Hello,
I am trying to install an older board in a atx case. The board is a
Biostar M7NCD.
It is a standard ATX, full width board. I don't really
understand the rest of what you wrote as any standard ATX
case should accept it, should have corresponding holes for
putting in the standoffs it needs. Maybe some really cheap
generic or OEM cases wouldn't have the right-hand side row
of holes, in which case you would put nylon riser pieces in
the motherboard holes, they look like this:
http://members.tripod.com/TheoLarch/standof1.jpg
Depending on the height of your brass standoffs, you may
need to trim the nylon ones to be the right height. Ideally
they would insert into slots in the motherboard tray, or you
would drill corresponding holes in the motherboard tray then
(since it is nearly impossible to tap out treads on a
motherboard tray after drilling, opposed to the factory
method of intenting the metal so there is more there to tape
a thread into) insert the standoff through the hole and put
a nut on the standoff on the other side- tightened VERY
tight so that you can tighten and loosen the screw on the
motherboard side later without worrying about the nut coming
lose. I sometimes use a drop of superglue to lock that nut
on, and it is usually 6-32, sometimes 4-40 threaded (depends
on which standoff threading you have).
My question is regarding the eyes or holes in the case
for the motherboard screw's. I have 3 of the holes using the brass
stand-offs. The other three holes only 1 matches up so I have a brass
stand-off under that hole. What can I use to prevent the other two
holes from making contact with the two last eyelet holes? They don't
match the holes on the motherboard for mounting. I just don't want the
board to touch the upward eyelet's for fear of a short. Any advice
would be appreciated.
??? I read this a couple times and I still don't understand
exactly what you mean. The standoffs unscrew from the holes
and are moved to where you need them.
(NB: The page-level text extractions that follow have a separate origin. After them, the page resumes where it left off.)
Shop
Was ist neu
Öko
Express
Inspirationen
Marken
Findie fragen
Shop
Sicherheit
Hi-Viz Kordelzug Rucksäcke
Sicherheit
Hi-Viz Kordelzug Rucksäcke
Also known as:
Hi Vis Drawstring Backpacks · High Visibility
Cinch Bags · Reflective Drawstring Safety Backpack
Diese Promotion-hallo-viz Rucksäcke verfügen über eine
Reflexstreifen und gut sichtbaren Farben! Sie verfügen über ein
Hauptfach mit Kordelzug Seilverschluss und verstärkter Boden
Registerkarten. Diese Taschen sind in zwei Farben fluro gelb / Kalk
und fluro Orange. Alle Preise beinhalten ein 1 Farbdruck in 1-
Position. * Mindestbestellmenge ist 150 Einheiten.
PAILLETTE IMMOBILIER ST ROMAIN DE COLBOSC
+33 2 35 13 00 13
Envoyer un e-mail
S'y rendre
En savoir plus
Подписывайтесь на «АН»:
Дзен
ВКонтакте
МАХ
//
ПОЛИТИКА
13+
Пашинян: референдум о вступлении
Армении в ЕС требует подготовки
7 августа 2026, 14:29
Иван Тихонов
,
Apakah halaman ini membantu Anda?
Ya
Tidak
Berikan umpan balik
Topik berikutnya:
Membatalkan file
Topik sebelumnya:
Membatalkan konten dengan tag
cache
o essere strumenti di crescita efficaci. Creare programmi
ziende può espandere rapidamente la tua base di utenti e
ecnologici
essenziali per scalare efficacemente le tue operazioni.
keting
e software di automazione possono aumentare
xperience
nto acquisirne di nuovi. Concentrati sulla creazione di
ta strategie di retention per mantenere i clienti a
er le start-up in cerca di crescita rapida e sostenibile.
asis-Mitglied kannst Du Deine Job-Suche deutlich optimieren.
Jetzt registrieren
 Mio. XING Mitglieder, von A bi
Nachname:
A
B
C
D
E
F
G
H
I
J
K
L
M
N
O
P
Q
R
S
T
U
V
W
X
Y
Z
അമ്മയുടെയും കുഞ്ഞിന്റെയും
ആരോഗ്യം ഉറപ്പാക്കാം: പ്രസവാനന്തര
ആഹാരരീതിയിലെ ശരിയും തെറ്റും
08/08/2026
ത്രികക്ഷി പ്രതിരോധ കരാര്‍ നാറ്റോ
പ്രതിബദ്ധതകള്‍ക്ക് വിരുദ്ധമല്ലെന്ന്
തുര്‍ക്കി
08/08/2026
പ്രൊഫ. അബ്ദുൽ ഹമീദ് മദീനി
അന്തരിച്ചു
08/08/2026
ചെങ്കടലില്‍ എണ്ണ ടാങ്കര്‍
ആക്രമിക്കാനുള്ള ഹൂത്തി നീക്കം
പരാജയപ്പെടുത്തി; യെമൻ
I feel silly for
writing this as it is probably obvious but I'm just covering
all bases.
If you mean that you have a motherboard tray with "bumps" or
pressed-in raised areas that are meant to be standoffs, are
you sure you have a standard ATX case if they don't match
up?
If you have some bizarre case, I don't know what to advise
as being easiest, since I don't know what the case is like.
If you can get a good picture of this area w/o the board
installed yet, post it somewhere and link it here, that
might help a lot.
IF I understand what you mean and there are raised areas
that need to be flattened, you could put the back of the
tray against a hard flat object like a piece of concrete
block, brick, iron railing, etc, and use a hammer to pound
out the raised area. If you can't or don't want to do that
and this area might short against the board then you could
put a few layers of electrical tape over the area... putting
more layers if there are through-hole leaded components over
the area as those leads can pierce through the tape over
time if not thick enough.
You still need to find a way to secure as many of the
motherboard holes with standoffs to the case motherboard
tray as reasonably possible, I refer to the idea above about
drilling a hole, putting a standoff through then securing it
in place with a screw on the other side.
Maybe I have completely misunderstood what you meant, please
refer to holes each time based on where they are and a
picture of the case motherboard tray would help a lot but I
wonder about this case as any standard full ATX case should
accept that motherboard without any problem.